円安・原材料高により利益縮小のグラフィコ、翌年度の予想は増収減益に!

 洗濯だけでなく掃除にも使える「万能クリーナー」の「オキシクリーン」を中心に女性視点の商品を企画・販売しているグラフィコ。健康食品、化粧品、日用品雑貨などをファブレス(工場なし)で生産・販売するメーカーだ。2022年8月12日発表の決算をみると、原料高・円安などによる減益。翌年度予想は増収減益と株価にマイナスのインパクトが多い。

「オキシクリーン」のグラフィコ、業績堅調も株価は低迷、インパクト不足!?(2021年10月10日投稿)

「オキシクリーン」国内独占販売権を持つグラフィコ、下落する株価の行方は?(2021年3月6日投稿)

■基本情報(2022年8月12日時点)

  • 株価:2,002円(10年来高値:10,500円)
  • 時価総額:18.7億円
  • 予想PER:9.4倍
  • PBR:0.89倍
  • 予想配当利回り:0%
  • 自己資本比率:77.7%
  • 会計基準:日本基準
  • 株主数:1,232人

■グラフィコの業績は?

 グラフィコの2022年6月期の売上高は41.1億円(前年比+0.4%増)、営業利益2.3億円(前年比△28.9%減)の増収減益。

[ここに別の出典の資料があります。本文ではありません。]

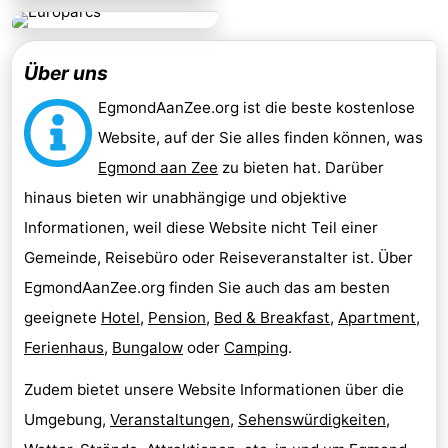
Über uns
EgmondAanZee.org ist die beste kostenlose
Website, auf der Sie alles finden können, was
Egmond aan Zee
zu bieten hat. Darüber
hinaus bieten wir unabhängige und objektive
Informationen, weil diese Website nicht Teil einer
Gemeinde, Reisebüro oder Reiseveranstalter ist. Über
EgmondAanZee.org finden Sie auch das am besten
geeignete
Hotel
,
Pension
,
Bed & Breakfast
,
Apartment
,
Ferienhaus
,
Bungalow
oder
Camping
.
Zudem bietet unsere Website Informationen über die
Umgebung,
Veranstaltungen
,
Sehenswürdigkeiten
,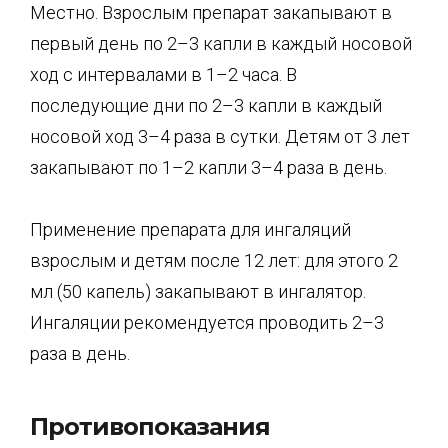
Местно. Взрослым препарат закапывают в
первый день по 2–3 капли в каждый носовой
ход с интервалами в 1–2 часа. В
последующие дни по 2–3 капли в каждый
носовой ход 3–4 раза в сутки. Детям от 3 лет
закапывают по 1–2 капли 3–4 раза в день.
Применение препарата для ингаляций
взрослым и детям после 12 лет: для этого 2
мл (50 капель) закапывают в ингалятор.
Ингаляции рекомендуется проводить 2–3
раза в день.
Противопоказания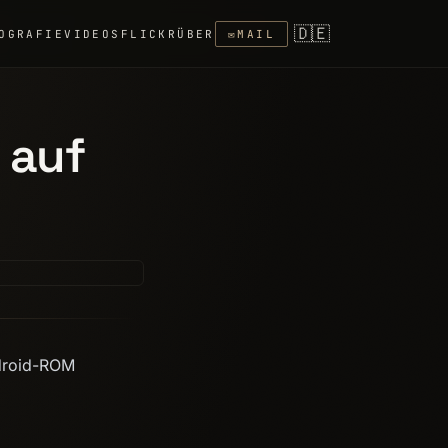
🇩🇪
OGRAFIE
VIDEOS
FLICKR
ÜBER
✉
MAIL
 auf
ndroid-ROM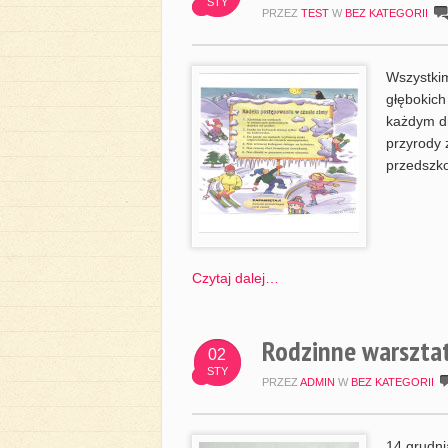
STY
PRZEZ
TEST
W
BEZ KATEGORII
Wszystkim
głębokich
każdym dn
przyrody 
przedszko
Czytaj dalej…
Rodzinne warszta
02
STY
PRZEZ
ADMIN
W
BEZ KATEGORII
14 grudni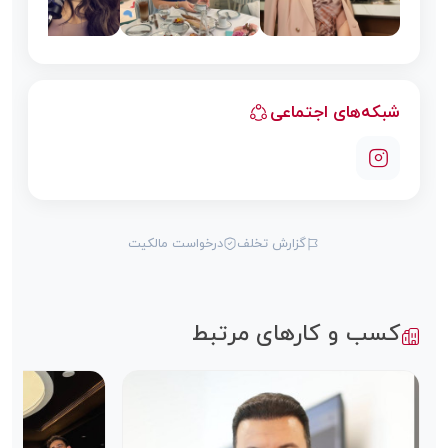
شبکه‌های اجتماعی
گزارش تخلف
درخواست مالکیت
کسب و کارهای مرتبط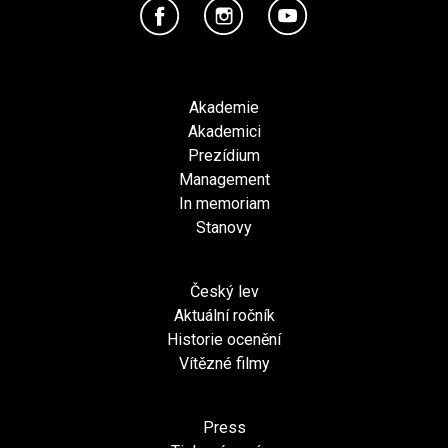
Akademie
Akademici
Prezídium
Management
In memoriam
Stanovy
Český lev
Aktuální ročník
Historie ocenění
Vítězné filmy
Press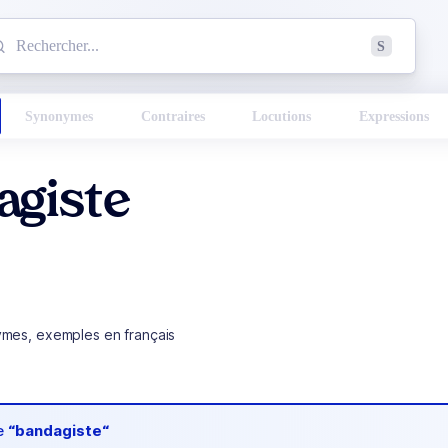
mmencez à chercher un mot dans le dictionnaire :
S
esults found.
Synonymes
Contraires
Locutions
Expressions
agiste
ymes, exemples en français
de
“bandagiste“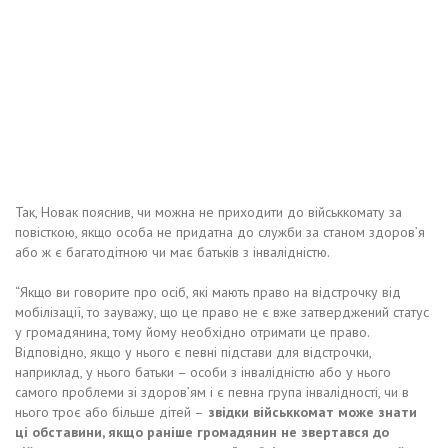
Так, Новак пояснив, чи можна не приходити до військкомату за
повісткою, якщо особа не придатна до служби за станом здоров’я
або ж є багатодітною чи має батьків з інвалідністю.
“Якщо ви говорите про осіб, які мають право на відстрочку від
мобілізації, то зауважу, що це право не є вже затверджений статус
у громадянина, тому йому необхідно отримати це право.
Відповідно, якщо у нього є певні підстави для відстрочки,
наприклад, у нього батьки – особи з інвалідністю або у нього
самого проблеми зі здоров’ям і є певна група інвалідності, чи в
нього троє або більше дітей –
звідки військкомат може знати
ці обставини, якщо раніше громадянин не звертався до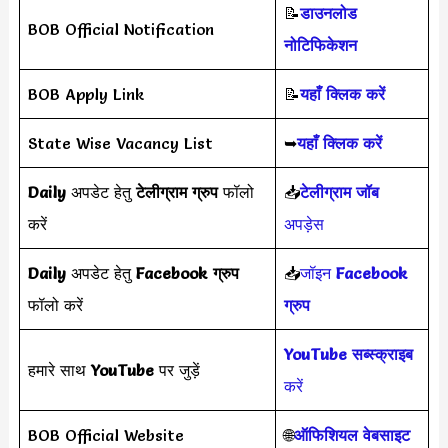
📝
डाउनलोड
BOB Official Notification
नोटिफिकेशन
BOB Apply Link
📝
यहाँ क्लिक करें
State Wise Vacancy List
➥
यहाँ क्लिक करें
Daily
अपडेट हेतु
टेलीग्राम ग्रुप
फॉलो
📥
टेलीग्राम जॉब
करें
अपड़ेस
Daily
अपडेट हेतु
Facebook ग्रुप
📥
जॉइन
Facebook
फॉलो करें
ग्रुप
YouTube सब्स्क्राइब
हमारे साथ
YouTube
पर जुड़ें
करें
BOB Official Website
🌐
ऑफिशियल वेबसाइट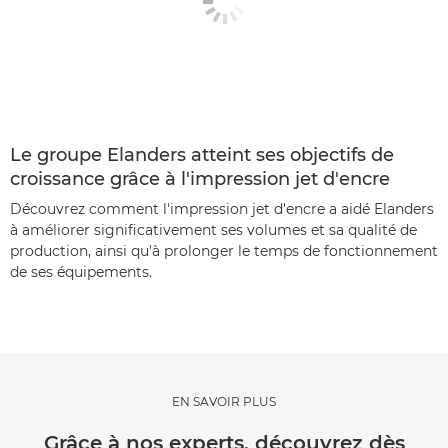
Le groupe Elanders atteint ses objectifs de
croissance grâce à l'impression jet d'encre
Découvrez comment l'impression jet d'encre a aidé Elanders
à améliorer significativement ses volumes et sa qualité de
production, ainsi qu'à prolonger le temps de fonctionnement
de ses équipements.
EN SAVOIR PLUS
Grâce à nos experts, découvrez dès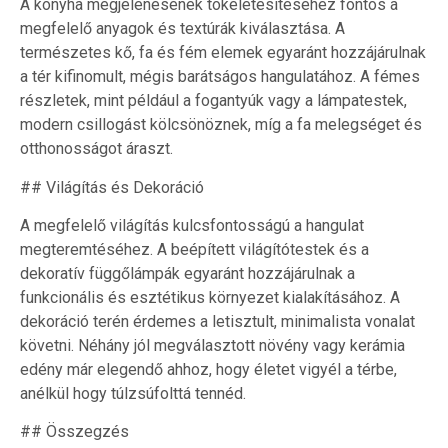
A konyha megjelenésének tökéletesítéséhez fontos a
megfelelő anyagok és textúrák kiválasztása. A
természetes kő, fa és fém elemek egyaránt hozzájárulnak
a tér kifinomult, mégis barátságos hangulatához. A fémes
részletek, mint például a fogantyúk vagy a lámpatestek,
modern csillogást kölcsönöznek, míg a fa melegséget és
otthonosságot áraszt.
## Világítás és Dekoráció
A megfelelő világítás kulcsfontosságú a hangulat
megteremtéséhez. A beépített világítótestek és a
dekoratív függőlámpák egyaránt hozzájárulnak a
funkcionális és esztétikus környezet kialakításához. A
dekoráció terén érdemes a letisztult, minimalista vonalat
követni. Néhány jól megválasztott növény vagy kerámia
edény már elegendő ahhoz, hogy életet vigyél a térbe,
anélkül hogy túlzsúfolttá tennéd.
## Összegzés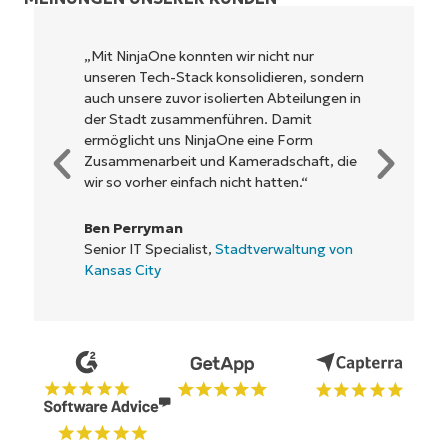
„Mit NinjaOne konnten wir nicht nur
unseren Tech-Stack konsolidieren, sondern
auch unsere zuvor isolierten Abteilungen in
der Stadt zusammenführen. Damit
ermöglicht uns NinjaOne eine Form
Zusammenarbeit und Kameradschaft, die
wir so vorher einfach nicht hatten.“
Ben Perryman
Senior IT Specialist,
Stadtverwaltung von
Kansas City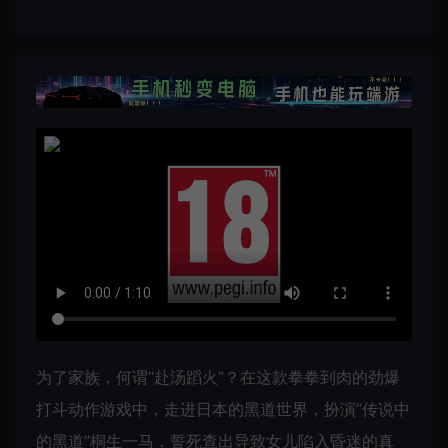
为了家族，何谓“赴汤蹈火”？在这款拳拳到肉的劲爆
打斗动作游戏中，走进日本的黑道世界，扮演“传说中
的黑道”桐生一马，誓死查出导致女儿陷入昏迷的真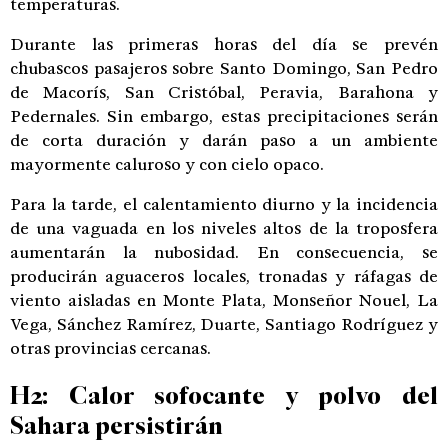
temperaturas.
Durante las primeras horas del día se prevén
chubascos pasajeros sobre Santo Domingo, San Pedro
de Macorís, San Cristóbal, Peravia, Barahona y
Pedernales. Sin embargo, estas precipitaciones serán
de corta duración y darán paso a un ambiente
mayormente caluroso y con cielo opaco.
Para la tarde, el calentamiento diurno y la incidencia
de una vaguada en los niveles altos de la troposfera
aumentarán la nubosidad. En consecuencia, se
producirán aguaceros locales, tronadas y ráfagas de
viento aisladas en Monte Plata, Monseñor Nouel, La
Vega, Sánchez Ramírez, Duarte, Santiago Rodríguez y
otras provincias cercanas.
H2: Calor sofocante y polvo del
Sahara persistirán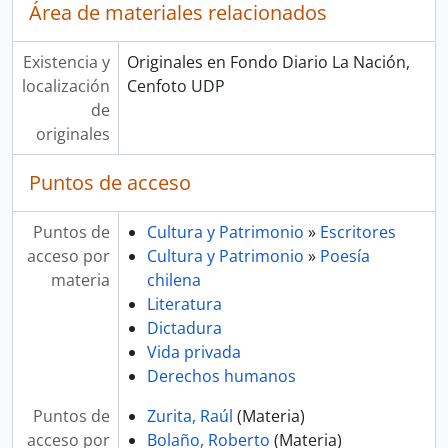
Área de materiales relacionados
Existencia y
Originales en Fondo Diario La Nación,
localización
Cenfoto UDP
de
originales
Puntos de acceso
Puntos de
Cultura y Patrimonio
»
Escritores
acceso por
Cultura y Patrimonio
»
Poesía
materia
chilena
Literatura
Dictadura
Vida privada
Derechos humanos
Puntos de
Zurita, Raúl
(Materia)
acceso por
Bolaño, Roberto
(Materia)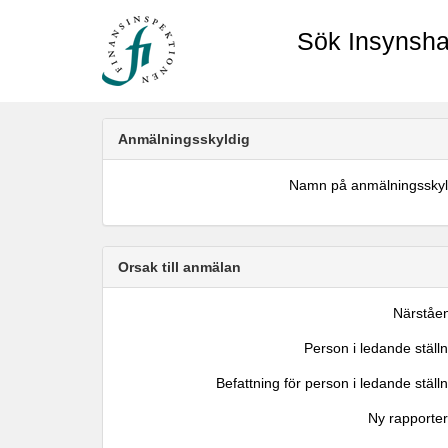
Sök Insynsha
Anmälningsskyldig
Namn på anmälningsskyl
Orsak till anmälan
Närståe
Person i ledande ställ
Befattning för person i ledande ställ
Ny rapporter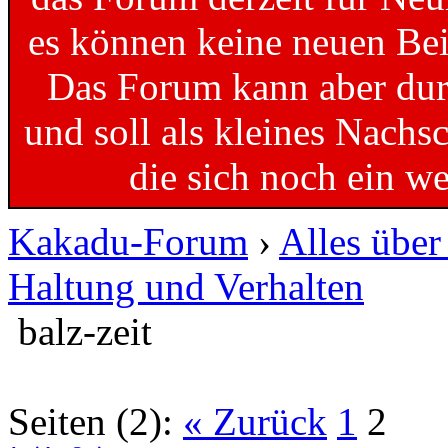
es können keine neuen Bei
Das Forum kann aber dur
und soll als kleines Nachs
die sich noch ein w
Kakadu-Forum
›
Alles übe
Haltung und Verhalten
balz-zeit
Seiten (2):
« Zurück
1
2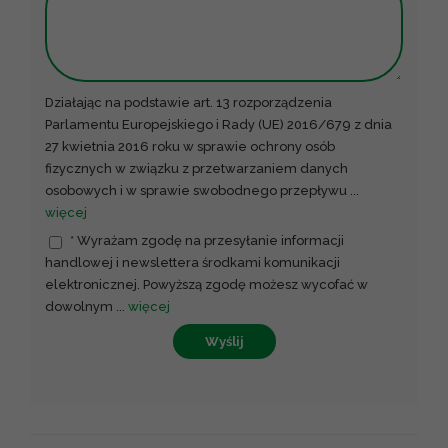
Działając na podstawie art. 13 rozporządzenia
Parlamentu Europejskiego i Rady (UE) 2016/679 z dnia
27 kwietnia 2016 roku w sprawie ochrony osób
fizycznych w związku z przetwarzaniem danych
osobowych i w sprawie swobodnego przepływu
...
więcej
* Wyrażam zgodę na przesyłanie informacji
handlowej i newslettera środkami komunikacji
elektronicznej. Powyższą zgodę możesz wycofać w
dowolnym
...
więcej
Wyślij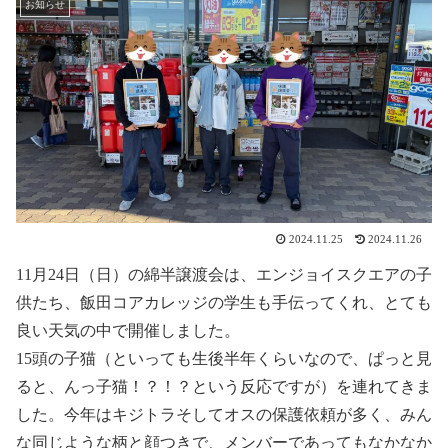
お知らせ
2024.11.25
2024.11.26
11月24日（日）の綿半譲渡会は、エンジョイスクエアの子
供たち、飯田コアカレッジの学生も手伝ってくれ、とても
良い天気の中で開催しました。
15頭の子猫（といっても生後半年くらいなので、ぱっと見
ると、んっ子猫！？！？という反応ですが）を連れてきま
した。今年はキジトラそしてオスの保護依頼が多く、みん
な同じような柄と顔つきで、メンバーであってもなかなか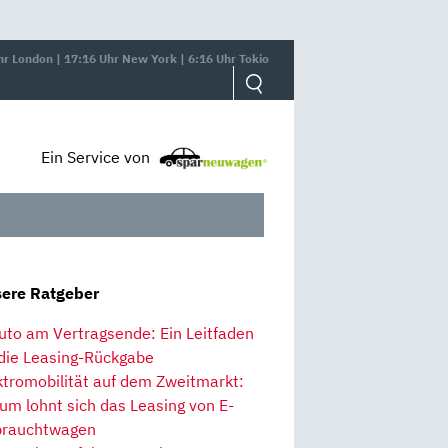
hr London | 17:16 Uhr New York | 6:16 Uhr Tokio
Ein Service von
ere Ratgeber
uto am Vertragsende: Ein Leitfaden
 die Leasing-Rückgabe
ktromobilität auf dem Zweitmarkt:
um lohnt sich das Leasing von E-
rauchtwagen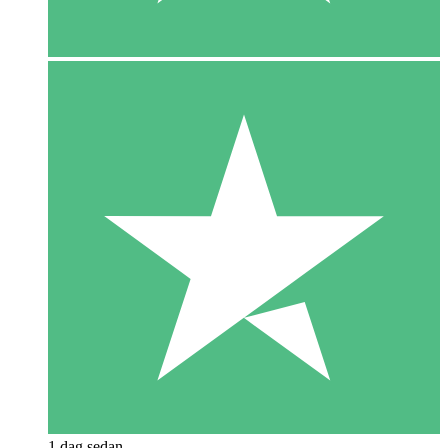
1 dag sedan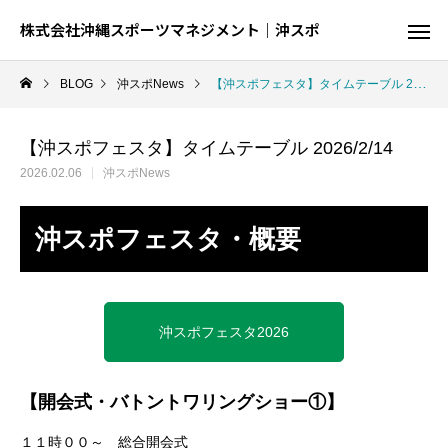
株式会社沖縄スポーツマネジメント｜沖スポ
BLOG
沖スポNews
【沖スポフェスタ】タイムテーブル 2026/2/14
【沖スポフェスタ】タイムテーブル 2026/2/14
2026.02.06
沖スポNews
沖スポフェスタ・概要
沖スポフェスタ2026
【開会式・バトントワリングショー①】
陸
球
結果が出るとは限らない、でも才能が全て
球を操る技を磨く、制約の中での駆
１１時００～ 総合開会式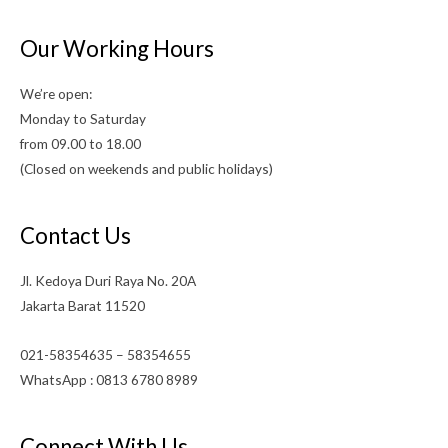
Our Working Hours
We’re open:
Monday to Saturday
from 09.00 to 18.00
(Closed on weekends and public holidays)
Contact Us
Jl. Kedoya Duri Raya No. 20A
Jakarta Barat 11520
021-58354635 – 58354655
WhatsApp : 0813 6780 8989
Connect With Us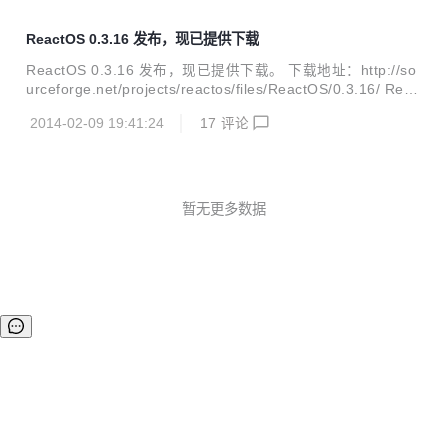
ReactOS 0.3.16 发布，现已提供下载
ReactOS 0.3.16 发布，现已提供下载。 下载地址：http://so
urceforge.net/projects/reactos/files/ReactOS/0.3.16/ Reac
tOS® 项目致力于为大家开发一个免费而且完全兼容 Microsof
2014-02-09 19:41:24
17
评论
t Windows® XP 的操作系统。ReactOS 旨在通过使用类似构
架和提供完整公共接口实现与 NT 以及 XP 操作系统二进制下
的应用程序和驱动设备的完全兼容。 简单地说，ReactOS 目
标就是用您的硬件设备去运行您的应用程序。最后，诞生一个
任何人都可以免费使用的 FOSS(Free and open source soft
暂无更多数据
w...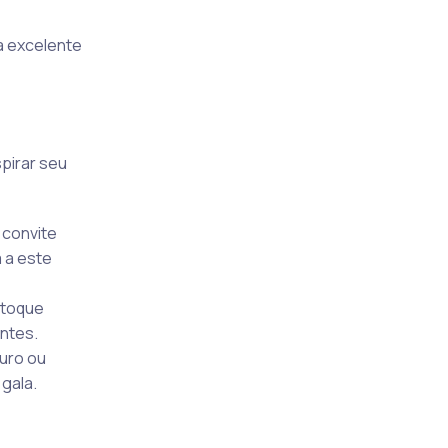
 excelente
spirar seu
 convite
 a este
 toque
ntes.
uro ou
gala.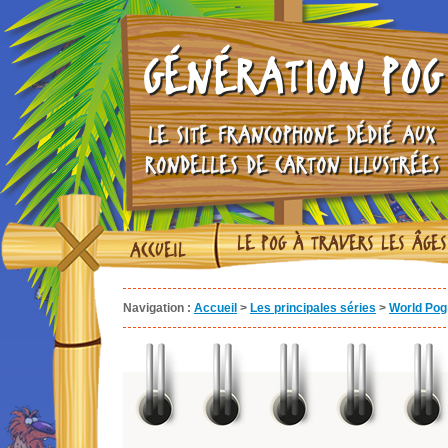
GÉNÉRATION POG
LE SITE FRANCOPHONE DÉDIÉ AUX
RONDELLES DE CARTON ILLUSTRÉES
LE POG À TRAVERS LES ÂGES
ACCUEIL
Navigation :
Accueil
>
Les principales séries
>
World Pog 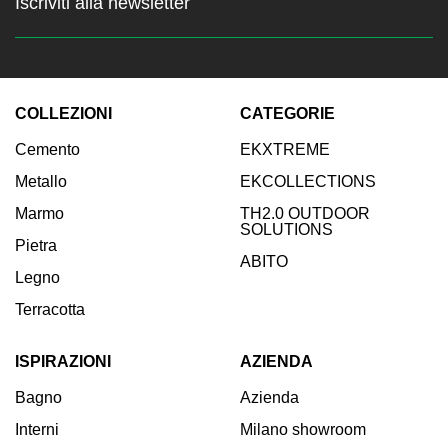
Iscriviti alla newsletter
Resta sempre aggiornato sulle
ultime news
COLLEZIONI
CATEGORIE
Inserisci la tua email:
Cemento
EKXTREME
Iscriviti
Metallo
EKCOLLECTIONS
Marmo
TH2.0 OUTDOOR
SOLUTIONS
Pietra
ABITO
Legno
Terracotta
ISPIRAZIONI
AZIENDA
Bagno
Azienda
Interni
Milano showroom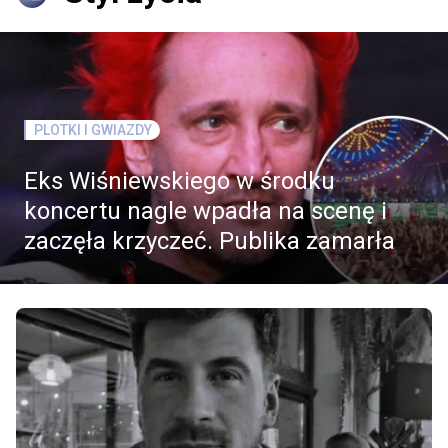
PLOTKI I GWIAZDY
Eks Wiśniewskiego w środku
koncertu nagle wpadła na scenę i
zaczęła krzyczeć. Publika zamarła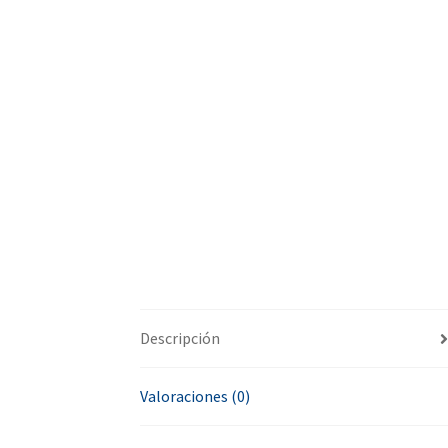
Descripción
Valoraciones (0)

グラフィコの売上総利益率は+48.1%(前年は+48.8%)、営業利益率は+5.5%(前年は+7.8%)と悪化傾向となった。

 グラフィコの業績を四半期ベースでみると、2022年3Q累計は売上高29.6億円、営業利益2.2億円だったものの、2022年4Q累計は売上高41.1億円、営業利益2.3億円とほとんど利益がでていない。円安と原料高がグラフィコの利益モデルに大きくマイナスに作用しているようで、今期も大きくマイナスで影響しそうだ。

 足元の状況をうけて、業績予想は2Qで売上高24億円、営業利益1.5億円、年度で売上高43億円、営業利益1.7億円と非常に低い業績予想を出してきた。足元の業績が低迷しているので、2Qが低めで出すのであればわかるが、下期に利益がほとんど出ない理由がわからない。

■2023年6月期の戦略は?

 2023年6月期は下期にほとんど利益がでない業績予想を出しており、決算説明資料を読んでもよく理解できないだろう。オキシクリーンの値上げ、円安影響による売上総利益率の悪化、フェムテック市場(新規事業)向けの投資などを織り込んでいるということであるが、合理的な説明はない。

 グラフィコの製品セグメントをみると、オキシクリーンのハウスホールドは前年比+7.6%増と堅調、フェムテックのビューティケアは+17.2%増を計画する。ネットニュースなどでフェムテック製品の宣伝が目立つが、消費者をどこまで捕まえられるか見えない部分が多い。

■グラフィコの財務状況は?

 自己資本比率は77%と高いものの、現預金は3.1億円、棚卸資産(商品、材料)16億円と製品の売れ行きが悪さが目立つ。有利子負債は短期借入金2億円を新規で増やしている。

 棚卸資産が前年比で+6億円ほど増えており、予想以上に商品が売れていないことが予想される。2023年6月期のスタートはかなり厳しい状況になるかもしれず、すでに時価総額は20億円を割っているものの、もう少し下値を探るかもしれない。

■グラフィコの株価推移は?

 グラフィコの時価総額はたった19億円程度。株価指標的には割安で、この規模感の企業での利益額では高い。この時価総額の企業の場合、赤字企業も多い中で黒字を安定的に出しているグラフィコは優良企業に属するだろう。

 ただ、今期のスタートは厳しくなることが見えており、様子見が無難かもしれない。2025年までは既存事業の底上げ、新規販路開拓などの基盤固めで、2025年~2030年はM&Aや海外展開を含めた事業開発を計画している。ファブレスメーカーで実力はあるものの、アフターコロナの株価上昇の波に乗れず、上場後の高値から5分の1まで株価は下落。グラフィコの株価上昇に期待したいものの、いまは様子見といきたいところ。